By using this site, you agree to our Privacy Policy and our Terms of Use. Close
sc94597 said:
quickrick said:

1. it's impossible to know how many things a game is doing under the hood. hard to compare games until they are both on the same systems, but just using common sense, making a living  breathing realistic city with traffic is gonna be way more demanding then a open world cell shaded game in the forest. 2. as for  the developer he says there is way more traffic in the next gen versions, 3. which would be too taxing for switch CPU. 4. he also compares 360/ps3 cpu vs switch. t would be highly dependent on the code they are running.


 "Cell and Xenon are good in highly optimized SIMD code. Xenon = 3 cores at 3.2 GHz, four multiply-adds per cycle (76.8 GFLOP/s). That's significantly higher theoretical peak than the 4x ARM cores on Switch can achieve. But obviously it can never reach this peak. You can't assume that multiply-add is the most common instruction (see Broadwell vs Ryzen SIMD benchmarks for further proof). Also Xenon vector pipelines were very long, so you had to unroll huge loops to reach good perf with it. Branching and indexing based on vector math results was horrible (~40 cycle stall to move data between register files). ARM NEON is a much better instruction set and OoO and data prefetch helps even in SIMD code.

If you compare them in standard C/C++ game code, ARM and Jaguar both stomp over the old PPC cores. I remember that it was common consensus that the IPC in generic code was around 0.2. So both Jaguar and ARM should be 5x+ faster per clock than those PPC cores (IIRC Jaguar average IPC was around 1.0 in some real life code benchmark, this ARM core should be close). However you can also write low level optimized game code for PPC, so it all depends on how much resources you had to optimize and rewrite the code. Luckily those days are a thing of the past. I don't want to remember all those ugly hacks we had around the code base to make the code run "well enough". The most painful thing was that CPU didn't have a data prefetcher. So you had to know around 2000 cycles in advance which memory regions your future code is going to access, and prefetch that data to cache. If you didn't do this, you would get 600 cycle stalls on memory loads. Those PPC cores couldn't even prefetch linear arrays."

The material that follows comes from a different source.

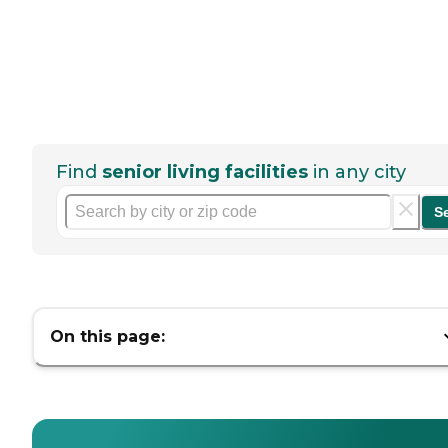
Find
senior living facilities
in any city
S
On this page:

1. This is not necessarily clear to be honest. In some ways it might be more demanding, in other's it might not be, and we need to consider the whole picture not just "traffic" which is the point I was trying to get across. There are points in BOTW that are understandably demanding, because there are many simulations going on at once, just like with GTA V. The "city" thing is what is tricking you here. It's not as if GTA V is simulating the city and then popping you into the middle of it. It runs the city on a very deterministic path, only modifying that path as you interact with it. 

2. Okay, even if that is true it's irrelevant to the discussion, and actually tells us how scalable GTA V is as a game. I'd also like to point out that this strongly hints that GTA V's traffic "simulation" isn't all that complex. If they can increase the traffic count without too many unforeseen consequences that implies a somewhat simple and deterministic model. 

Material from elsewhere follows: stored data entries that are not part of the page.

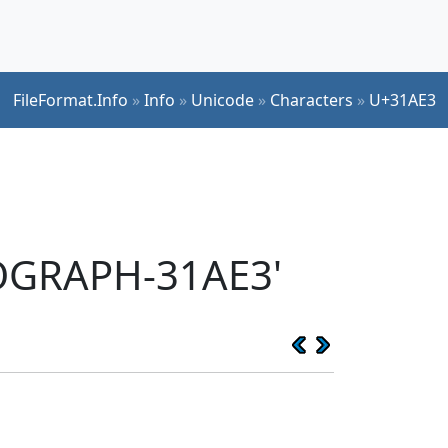
FileFormat.Info
»
Info
»
Unicode
»
Characters
»
U+31AE3
EOGRAPH-31AE3'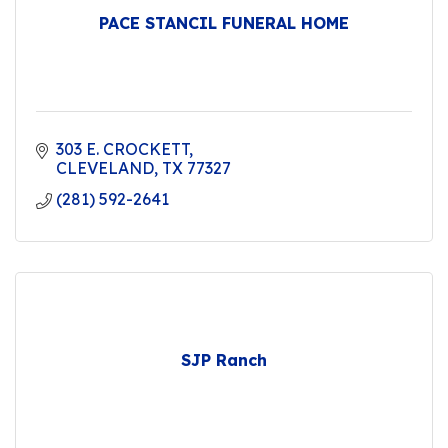
PACE STANCIL FUNERAL HOME
303 E. CROCKETT
CLEVELAND
TX
77327
(281) 592-2641
SJP Ranch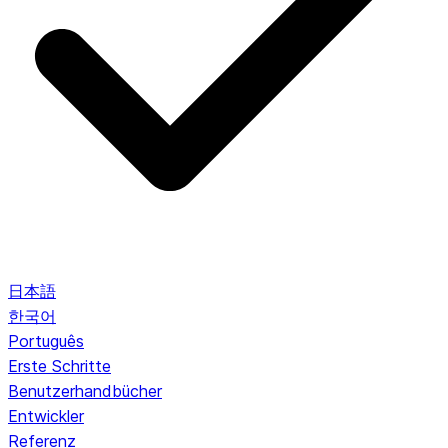
日本語
한국어
Português
Erste Schritte
Benutzerhandbücher
Entwickler
Referenz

3. Sure, nobody expects the Switch to run the PS4/XBO versions 1:1, but that they increased the traffic count shows that a hypothetical Switch version might be scaled in between PS360 and PS4/XBO, which is where its CPU places it. 

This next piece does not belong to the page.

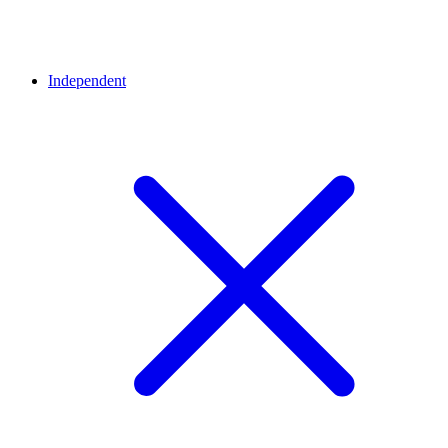
Independent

4. Everything he described is correct, but I'd like to contextualize it. The Xbox 360 and PS3, when running very specific unstructured code, can outperform the ARM and even in the Cell's case the Jaguars found in the PS4 and XBO for very specific tasks. It is why you always get people randomly saying, "the cell is better than the PS4's CPU!" because of that benchmark which compares their relative floating point performances. Really it is only better at that particular type of code though: highly parallel vectorized floating point operations. When you create a game though, you aren't just doing floating point operations, and you're definitely not running code that is always easily parellized/vectorized. Of course if you rewrote things in a certain way with assembly or C level code (rather than standard C++ or C#) you could maximize the amount of code which incorporates these operations, but why bother? It's a waste of time and money for multiplatform releases, and you're not even sure that your programmers would even want to do this. It would be very hard and tedious work. GPU's can perform these operations much better than any CPU can, so if the Switch or PS4/XBO's CPU really needed that much more performance for these operations, one could just offset it to the GPU and still get better results without having to get into low-level programming. 

Some people on Neogaf have actually done some benchmarks and calculated an approximate idea of how the Switch's CPU compares to the PS4's in terms of real-world performance. 

https://www.neogaf.com/threads/what-is-the-actual-power-of-the-nintendo-switch.1379817/page-9

"Blu and I did some math with some benchmarks. The Switch's CPU came up with being roughly 80% of the performance of the PS4 per core. When we consider the dimishing returns of splitting tasks among more than 3 cores and not knowing how much of the 4th core is available for Switch devs, we may be looking at something like 50% of the CPU performance of the PS4 at full utilization."

I don't know well see, if GTAV comes out  on switch, but Noir didn't fair to well, it had worse frame rate then the ps3 version.